Some of the impacts on the industry have caused owners, management companies, developers, and others to quickly find solutions to continue providing quality customer service and care to residents.
With these challenges comes solutions—some have gone away while others have stayed—like self-guided touring, online rent payments, other new technologies, purpose-built home offices for the growing number of work-from-home residents, and further portfolio diversification.

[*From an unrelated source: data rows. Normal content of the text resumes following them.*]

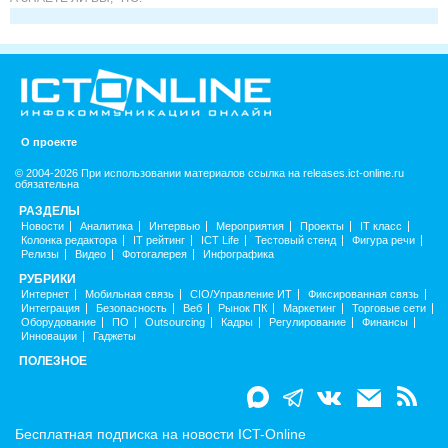
О проекте
© 2004-2026 При использовании материалов ссылка на releases.ict-online.ru
обязательна
РАЗДЕЛЫ
Новости
Аналитика
Интервью
Мероприятия
Проекты
IT класс
Колонка редактора
IT рейтинг
ICT Life
Тестовый стенд
Фигура речи
Релизы
Видео
Фотогалерея
Инфографика
РУБРИКИ
Интернет
Мобильная связь
CIO/Управление ИТ
Фиксированная связь
Интеграция
Безопасность
Веб
Рынок ПК
Маркетинг
Торговые сети
Оборудование
ПО
Outsourcing
Кадры
Регулирование
Финансы
Инновации
Гаджеты
ПОЛЕЗНОЕ
Бесплатная подписка на новости ICT-Online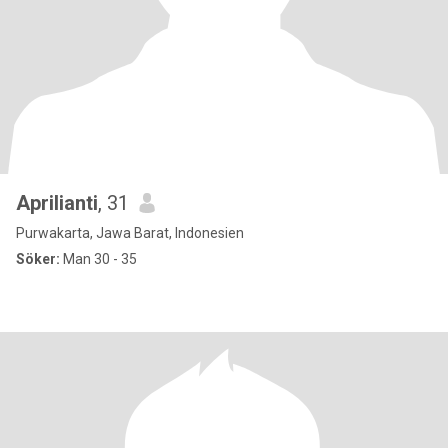
Aprilianti
, 31
Purwakarta, Jawa Barat, Indonesien
Söker:
Man 30 - 35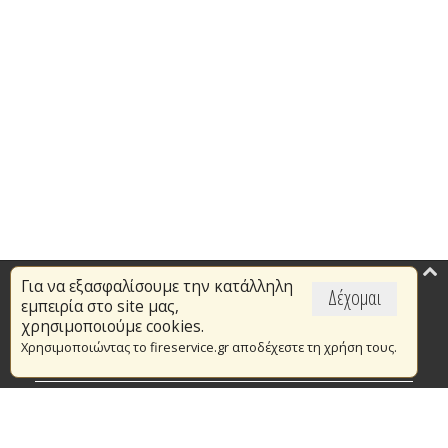
Για να εξασφαλίσουμε την κατάλληλη
Επικαιρότητα
Δέχομαι
εμπειρία στο site μας,
Το Πυροσβεστικό Σώμα
χρησιμοποιούμε cookies.
Χρησιμοποιώντας το fireservice.gr αποδέχεστε τη χρήση τους.
Πυρασφάλεια
Τράπεζα Ιδεών
Εθελοντισμός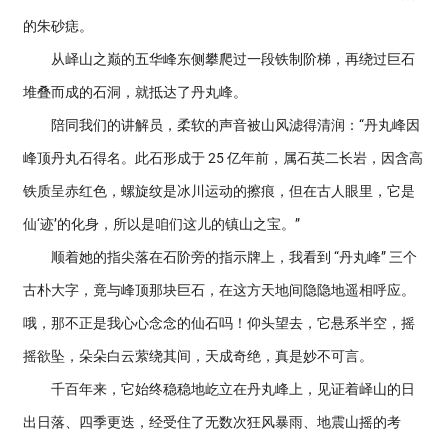
的朱砂痣。
从峄山之巅的五华峰东侧攀爬过一段铁制阶梯，再绕过巨石
堆叠而成的石洞，就抵达了丹丸峰。
陪同我们的讲解员，柔软的声音被山风滤得清润：“丹丸峰因
峰顶丹丸石得名。此石形成于 25 亿年前，属石英二长岩，因含高
铁质呈赤红色，螺旋纹是冰川运动的擦痕，但在古人眼里，它是
仙‘迹’的化身，所以是咱们这儿的镇山之宝。”
顺着她的指尖落在石阶旁的指示牌上，我看到 “丹丸峰” 三个
古朴大字，竟与峰顶那块巨石，在这方天地间隐隐地遥相呼应。
哦，那不正是我心心念念的仙石吗！仰头望去，它悬系半空，摇
摇欲坠，朵朵白云萦绕其间，天成奇绝，真是妙不可言。
千百年来，它始终稳稳地屹立在丹丸峰上，见证着峄山的日
出日落、四季更迭，经受住了无数次狂风暴雨、地震山摇的考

Here’s what rental housing industry professionals look forward to this year and what they wish they had known last year.
There have been many challenges during the past three years, but depending on who’s asked, each hindrance can differ—as can each solution. Several overarching issues facing the rental housing industry are well-documented, such as staffing shortages, interest rate increases, and inflation. Other potential setbacks in 2023 include rising insurance rates, an increase in taxes, and legislation that can influence operations, e.g., rent control.
“We are still seeing challenges in the workforce,” says Lance Goss, Senior Vice President HHHunt Apartment Living. “Low unemployment coupled with the new multifamily communities coming online has created a tight job pool. We are also seeing regular increases in goods and services, driving our expenses up, and we are seeing rent rates cool from previous years. All of this will create challenges for the multifamily industry.”
Inflation and Costs
The U.S. Bureau of Labor Statistics reported the Consumer Price Index increased 0.4% in October 2022 from the previous month, putting inflation at 7.7% year-over-year.
Costs are not only up for consumers; businesses and the rental housing industry have also witnessed cost increases. One of the most straightforward strategies for easing cost increases is to do what consumers do: Shop around.
“We make multiple bids for services to try and lower costs,” says Bonnie Smetzer, CPM, HCCP, Executive Vice President with Asset Living. “We still prefer to use our great supplier relationships but have found it helpful to take competitive bids and use that to negotiate our current services where we are satisfied.”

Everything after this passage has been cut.